Last week, I finished MCU part 2 at 136,000ish words. There are at least two more parts to go.

It feels really good, I’m not going to lie. It feels really good to come through so much this year and still be able to hold up truly substantial wordcounts for myself. It’s nowhere near my peak, of course. But it is the biggest step on the path I could have made. And now, with the MCU burning in my head, I find myself thinking about last winter’s abandoned original novel — and planning ways to finish it and begin the querying process again.

Because if querying ends in heartache again, I now have all the proof I could ever need that I can write anyway. That adversity can’t stop the creativity in me, and if I put in the work to go with it, I can still make stories in the darkest of times and the darkest of timelines.

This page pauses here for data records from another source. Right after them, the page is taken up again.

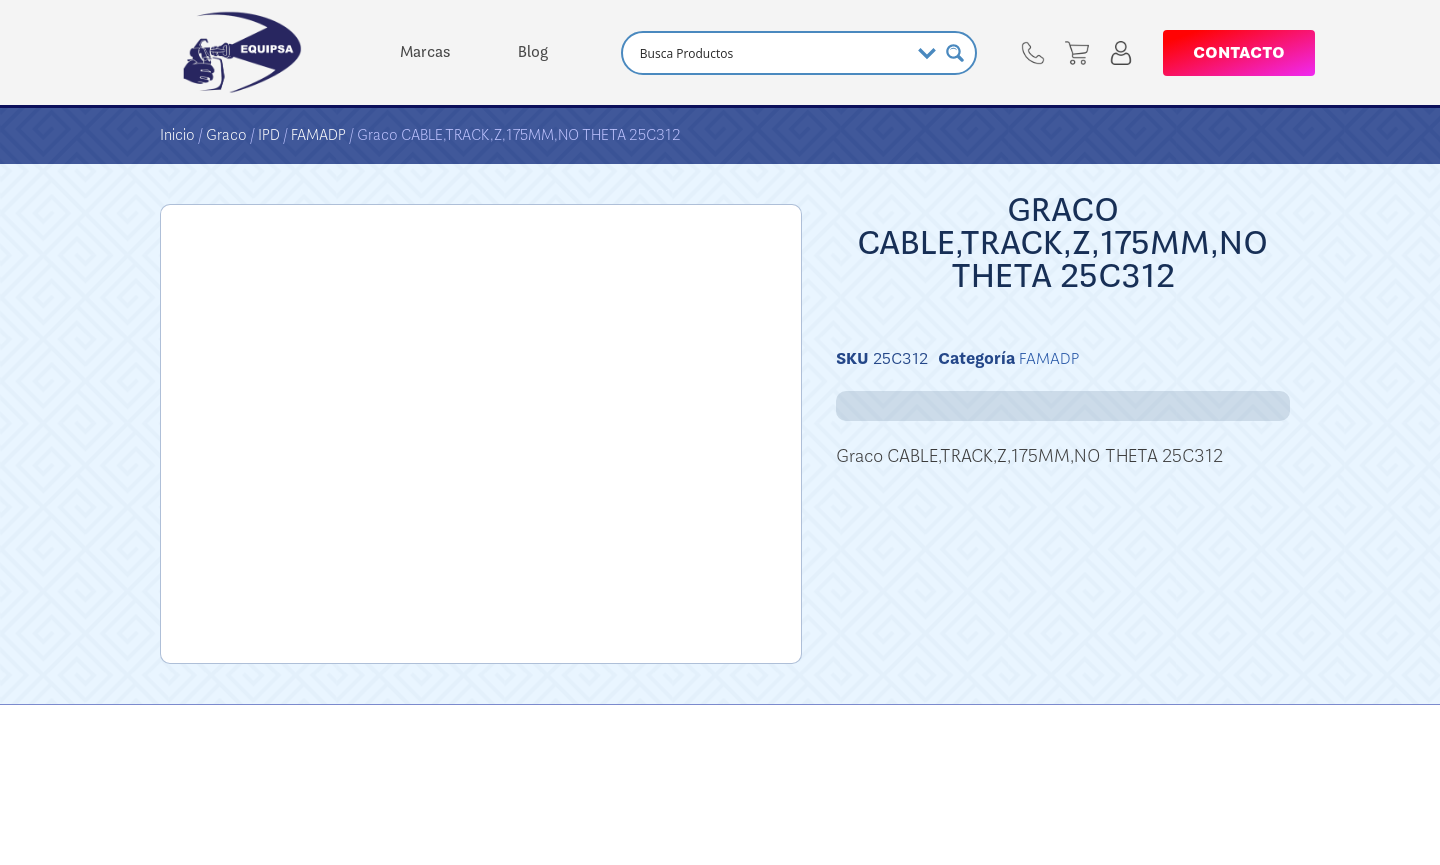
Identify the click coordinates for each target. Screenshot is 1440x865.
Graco (226, 135)
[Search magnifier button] (955, 53)
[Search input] (772, 53)
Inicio (177, 135)
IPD (269, 135)
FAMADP (318, 135)
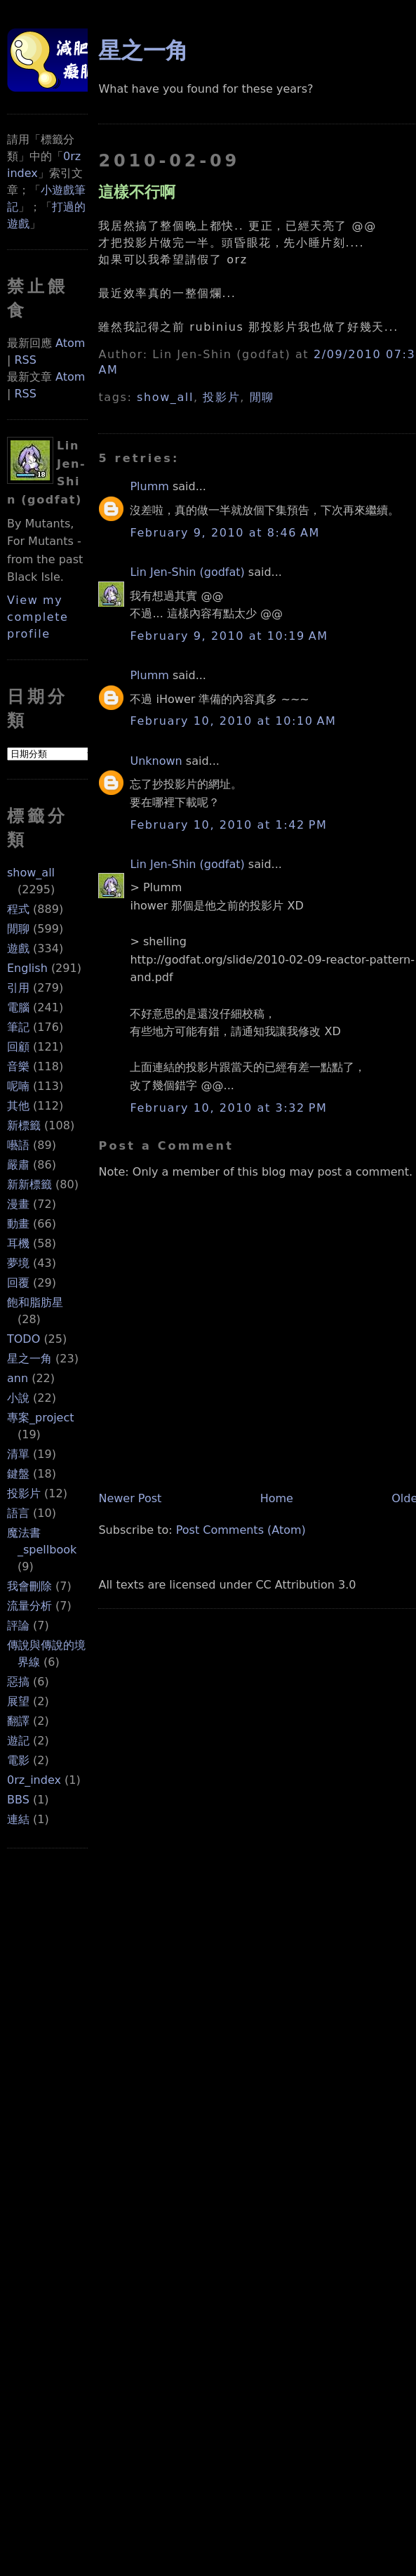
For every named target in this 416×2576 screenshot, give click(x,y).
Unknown (156, 761)
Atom (70, 343)
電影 (18, 1760)
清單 (18, 1454)
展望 (18, 1701)
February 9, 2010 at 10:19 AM (229, 636)
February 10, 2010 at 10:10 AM (233, 721)
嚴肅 (18, 1164)
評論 (18, 1625)
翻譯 (18, 1721)
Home (276, 1498)
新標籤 (24, 1125)
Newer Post (129, 1498)
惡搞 (18, 1681)
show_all (31, 872)
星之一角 (29, 1358)
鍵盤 (18, 1473)
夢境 (18, 1263)
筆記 (18, 1027)
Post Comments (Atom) (241, 1530)
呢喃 (18, 1086)
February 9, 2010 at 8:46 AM (224, 532)
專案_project (40, 1417)
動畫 (18, 1223)
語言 (18, 1513)
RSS (25, 360)
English (27, 968)
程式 (18, 909)
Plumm (149, 486)
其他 (18, 1105)
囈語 (18, 1145)
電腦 (18, 1007)
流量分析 (29, 1605)
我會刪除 (29, 1586)
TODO (23, 1339)
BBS (18, 1799)
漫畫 (18, 1204)
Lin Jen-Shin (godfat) (187, 572)
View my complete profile (38, 616)
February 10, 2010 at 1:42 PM (228, 825)
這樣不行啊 (136, 192)
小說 (18, 1398)
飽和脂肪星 (35, 1302)
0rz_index (34, 1780)
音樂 (18, 1066)
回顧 (18, 1046)
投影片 (24, 1493)
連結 (18, 1819)
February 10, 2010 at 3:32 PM (228, 1108)
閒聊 (18, 928)
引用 (18, 987)
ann (17, 1378)
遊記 (18, 1740)
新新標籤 (29, 1184)
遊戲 (18, 948)
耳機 (18, 1243)
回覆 (18, 1282)
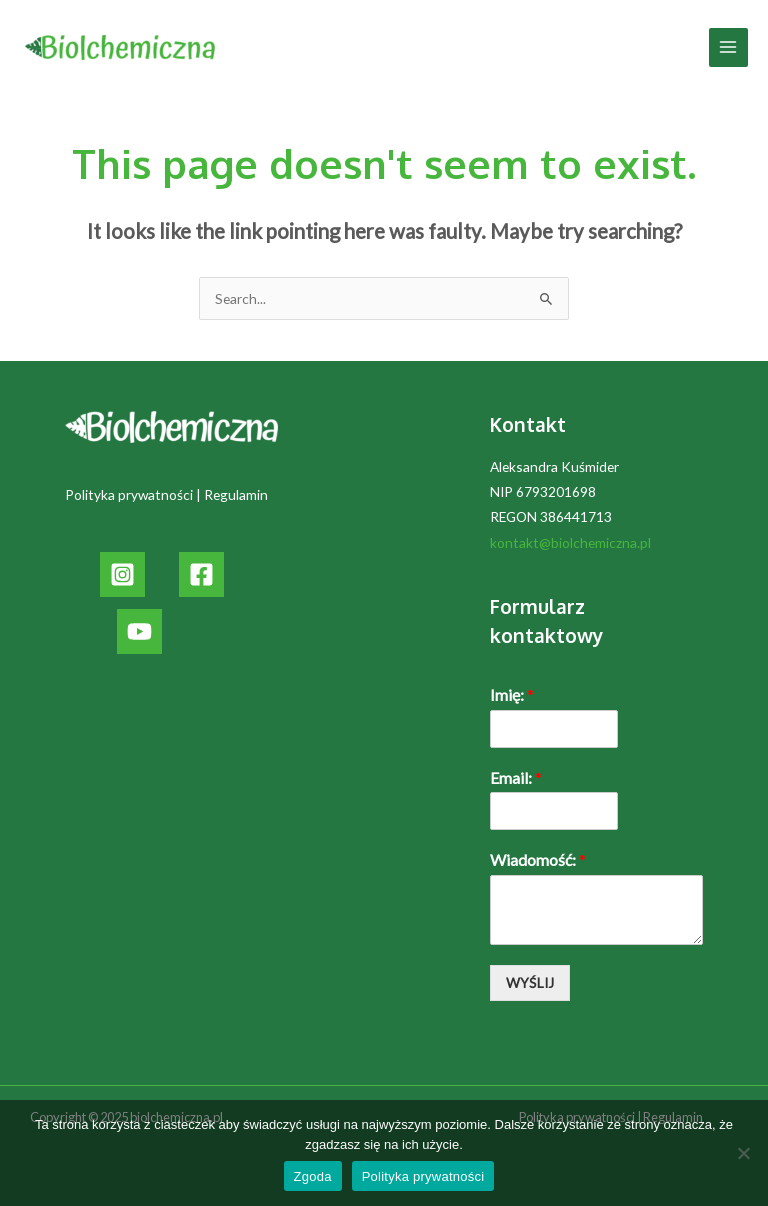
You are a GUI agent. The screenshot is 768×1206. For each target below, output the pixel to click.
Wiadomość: (538, 859)
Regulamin (236, 494)
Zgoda (313, 1176)
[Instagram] (122, 574)
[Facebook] (201, 574)
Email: (516, 777)
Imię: (512, 694)
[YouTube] (139, 631)
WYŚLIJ (530, 982)
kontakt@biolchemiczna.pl (570, 542)
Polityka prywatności (129, 494)
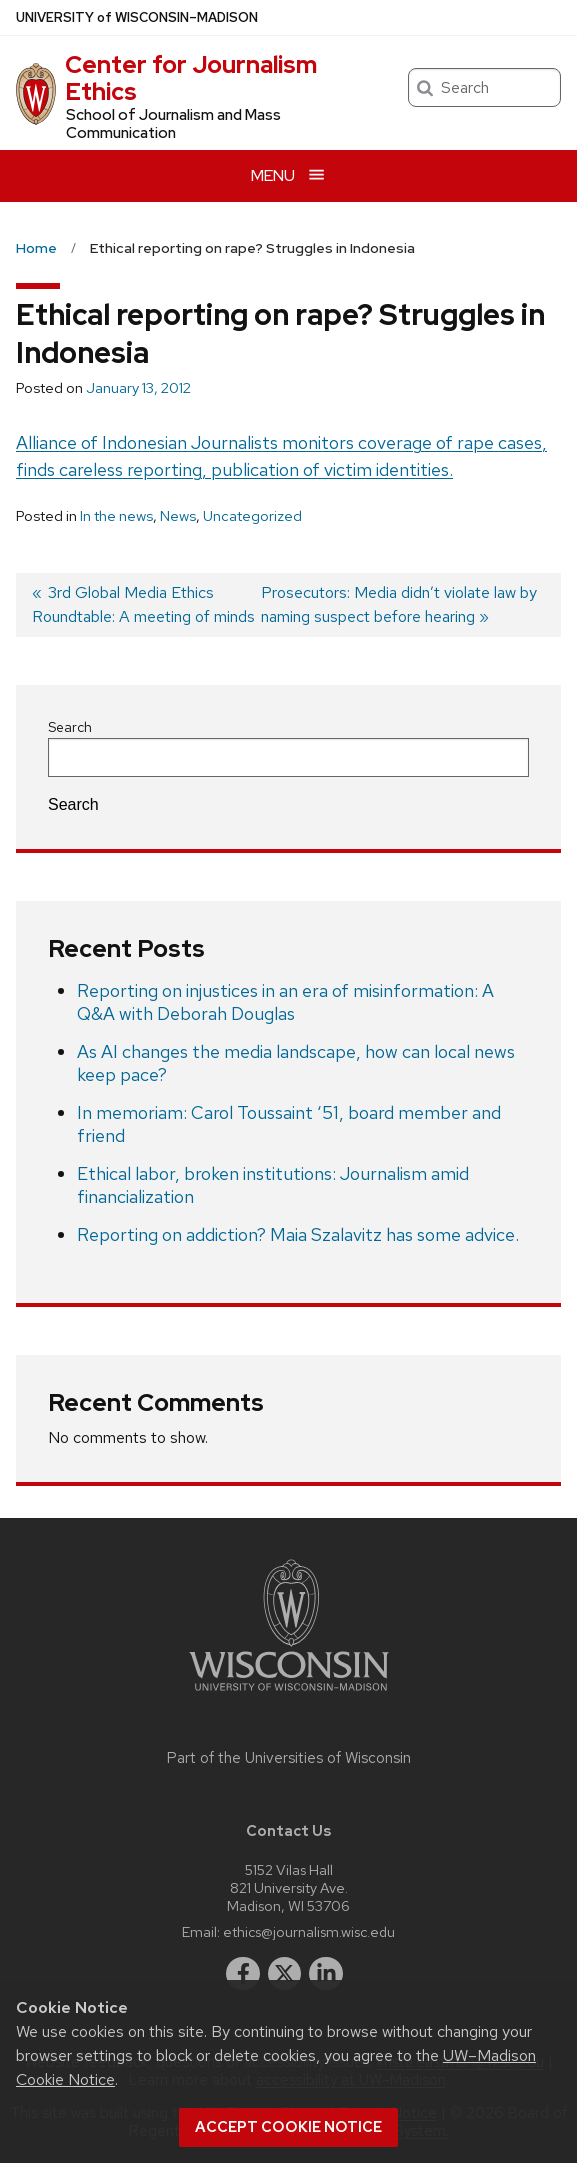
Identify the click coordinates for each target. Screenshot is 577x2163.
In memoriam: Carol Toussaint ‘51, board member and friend (289, 1124)
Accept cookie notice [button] (288, 2127)
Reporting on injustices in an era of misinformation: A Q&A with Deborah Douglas (285, 1002)
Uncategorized (252, 516)
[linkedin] (326, 1974)
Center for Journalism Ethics (191, 77)
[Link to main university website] (289, 1694)
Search (70, 727)
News (178, 516)
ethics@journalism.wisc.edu (309, 1931)
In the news (116, 516)
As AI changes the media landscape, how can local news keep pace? (296, 1063)
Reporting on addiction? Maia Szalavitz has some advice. (298, 1234)
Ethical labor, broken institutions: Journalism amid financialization (273, 1185)
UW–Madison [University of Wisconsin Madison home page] (137, 17)
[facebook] (243, 1974)
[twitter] (285, 1974)
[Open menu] (288, 175)
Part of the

For anybody playing along at home, here is the 2020 writing total, and my all time totals:

What isn’t represented here is the MCU-specific stats. I’m tracking those in their own sheet where I can keep all my notes and the changes to the timeline and everything else. And what that tells me is that my words per day average for the MCU fics is 2,353. But that’s for all days from the start of the project through today. If I look at my daily totals (which I record, because I’m a nerd), then I find that my average writing on days I wrote anything at all is 5,587. I am basically writing a full chapter every time I sit down to work on it.

I have a ton to improve on. I need to keep up this momentum and bring the rest of my rewritten MCU to light. I need to go forward with the next original novel and try to birth it into the world. I need to get back to posting to this blog more than once a month or so. There is so much room to grow, but today I know I can do it. I came through Covid and this horrifying year and still created stories worth having and sharing.

It’s one more line of resilience inside me, one more pillar to hold me up. One more folding of the steel in my heart to make it stronger and sharper. Every dark day I stand up a little more is one more dark day that I can get past. Every failure, every disappointment, they become the stones beneath my feet as I climb up the hill.

And I’m still climbing.

2020 saw me overcoming. May 2021 bring even better days.